BioChirp Help & Documentation
BioChirp lets you ask plain-language questions about drugs, genes, diseases, pathways and biomarkers and receive back full, structured tables drawn directly from established biomedical repositories. Unlike chat-based tools that may drop rows, ignore alternative spellings or give different answers each time, BioChirp hands the actual data-fetching work to rule-based algorithms while reserving AI only for understanding what you asked. This guide walks you through every aspect of the platform.
What BioChirp does
Pulls relationships between drugs, targets, genes, diseases, pathways and biomarkers out of four well-known reference databases and hands you every matching record as a downloadable table—nothing skipped, nothing summarised away.
Who benefits most
Bench scientists, bioinformaticians, pharmacologists and graduate students who want an exhaustive view of known associations rather than the handful of examples a chatbot might recite from memory. If your downstream pipeline depends on a complete catalogue of associations, BioChirp is built for that use case.
Safety notice
This platform is intended for research use only. It is not certified as a medical device and should never replace expert clinical judgement. Always verify important findings against original sources before acting on them.
Guiding philosophy
AI understands what you want; fixed-logic code fetches the data. Once your question has been translated into database-ready terms, every subsequent step—table selection, joining, filtering, deduplication—runs without any neural-network involvement. Asking the same question twice therefore returns the same rows, even though the plain-English explanation on top may read slightly differently each time.
2. How BioChirp works
The platform is organised into four successive stages. The first two involve AI; the last two do not. That boundary is deliberate and is the main reason outputs stay stable across repeated runs.
A. Gateway
Your question reaches BioChirp over a combined HTTP / WebSocket connection. At this point the system only manages routing and streams live progress indicators back to your browser—nothing about the biology is touched yet.
B. Interpretation (AI-assisted)
Four lightweight AI models from separate vendors read your question simultaneously. Each proposes an interpretation; a fifth “judge” model picks the best one or merges the strongest parts.

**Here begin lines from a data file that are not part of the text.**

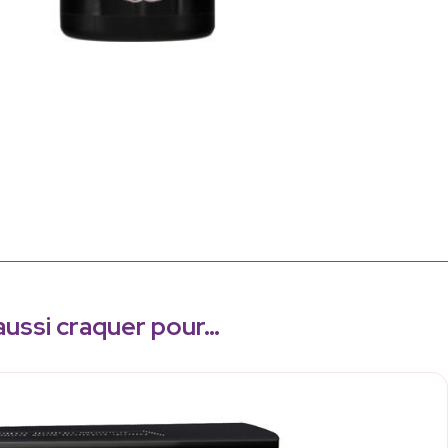
aussi craquer pour…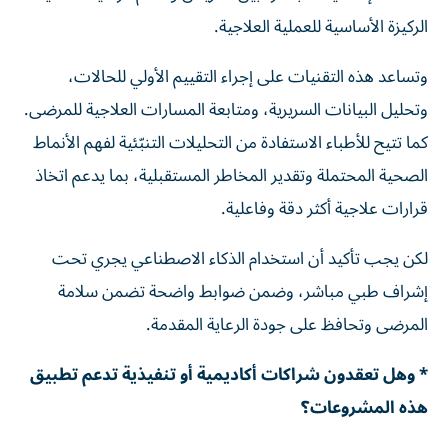
الركيزة الأساسية للعملية العلاجية.
وتساعد هذه التقنيات على إجراء التقييم الأولي للحالات،
وتحليل البيانات السريرية، ومتابعة المسارات العلاجية للمرضى.
كما تتيح للأطباء الاستفادة من التحليلات التنبّئية لفهم الأنماط
الصحية المحتملة وتقدير المخاطر المستقبلية، بما يدعم اتخاذ
قرارات علاجية أكثر دقة وفاعلية.
لكن يجب تأكيد أن استخدام الذكاء الاصطناعي يجري تحت
إشراف طبي مباشر، وضمن ضوابط واضحة تضمن سلامة
المرضى وتحافظ على جودة الرعاية المقدمة.
* وهل تعقدون شراكات أكاديمية أو تنفيذية تدعم تطبيق
هذه المشروعات؟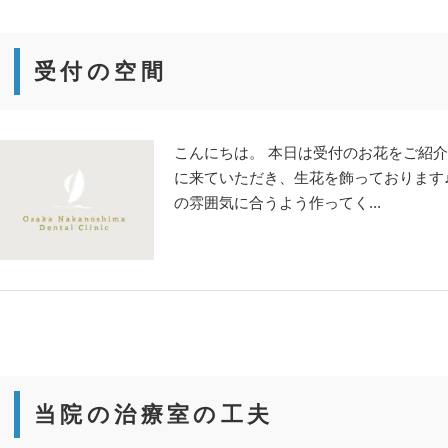
受付の空間
こんにちは。 本日は受付のお花をご紹介
に来ていただき、生花を飾っております♪
の雰囲気に合うよう作ってく...
当院の治療室の工夫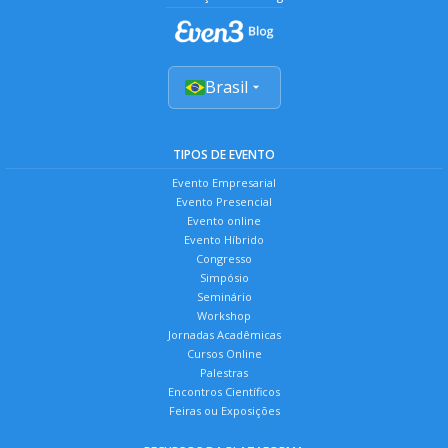
Brasil
TIPOS DE EVENTO
Evento Empresarial
Evento Presencial
Evento online
Evento Híbrido
Congresso
Simpósio
Seminário
Workshop
Jornadas Acadêmicas
Cursos Online
Palestras
Encontros Científicos
Feiras ou Exposições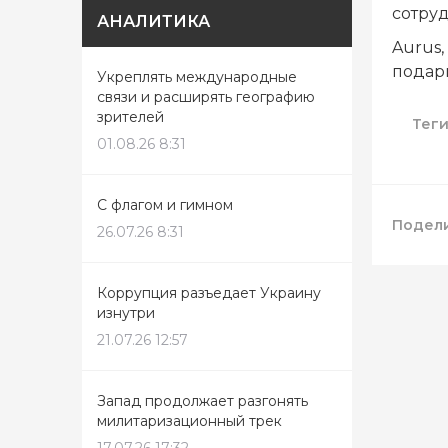
сотруд
АНАЛИТИКА
Aurus
подар
Укреплять международные
связи и расширять географию
зрителей
Тег
01.08.26 8:31
С флагом и гимном
Подели
26.07.26 8:31
Коррупция разъедает Украину
изнутри
21.07.26 12:57
Запад продолжает разгонять
милитаризационный трек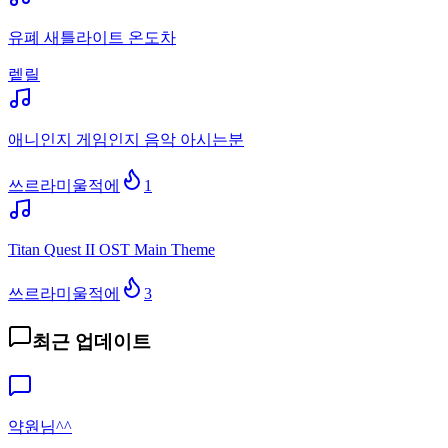
유폐 새틀라이트 온도차
렡릴
애니인지 게임인지 음악 아시는분
쓰르라미울적에
1
Titan Quest II OST Main Theme
쓰르라미울적에
3
최근 업데이트
약원님^^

Running several models in parallel guards against single-vendor quirks such as expanding an abbreviation incorrectly or misclassifying a gene name as a disease.
The winning interpretation is a structured record listing which biomedical fields your question mentions—for instance, drug: (return all) and disease: tuberculosis—together with any scope or filter constraints you specified. Abbreviations are expanded (TB → tuberculosis), and the system decides whether your question falls inside or outside the scope of the connected databases.
C. Data retrieval (fully rule-based)
BioChirp talks to its data sources in two ways. Open Targets is reached through its public GraphQL endpoint at query time, with automatic pagination so no records are left behind. CTD, HCDT and TTD live as pre-processed local files. For these offline sources a schema-graph planner figures out which tables need to be joined by modelling every table as a node and every declared foreign-key link as an edge, then walking the shortest path between the tables your question needs.
Because this planner follows strict graph-traversal rules rather than generating SQL on the fly, the same input always triggers the same table selections, the same join order and the same output columns. No neural network is consulted at any point during this stage.
D. Summary & delivery
An AI model writes a short human-friendly narrative from a snapshot of the result table (by default the first 50 rows; you can change this). The narrative sits above the table for convenience, but the downloadable CSV underneath is the authoritative output. Nothing in this last step can alter, reorder or remove rows from the structured data.
Schema-graph planning in detail
Every offline database (CTD, HCDT, TTD) is stored as a collection of “node tables” (one per entity type: drug, gene, disease, pathway, biomarker) and “edge tables” (one per relationship type, e.g. drug–gene). These tables and their foreign-key links form an undirected graph. When your question involves concepts that span more than one table, the planner runs a shortest-path search on this graph to find the fewest tables that connect everything together, then chains them into a fixed join tree.
Take the question “drugs for TB.” The system maps “drug” and “disease” to their respective node tables, discovers they are linked through a drug–disease edge table, and builds a three-table join tree. Disease rows are filtered to tuberculosis and its known sub-types before the join runs, keeping intermediate result sets small. Only joins that pass a foreign-key validation check are executed; anything that would produce an unconstrained cross-product is rejected outright.
3. Data sources
BioChirp currently draws on four widely used biomedical repositories. One is consulted live over the internet; the other three ship as pre-processed local copies.
Open Targets (live)
A large-scale genetics and genomics resource for drug-target identification. BioChirp queries it in real time through its GraphQL interface, paginating until every matching record has been collected.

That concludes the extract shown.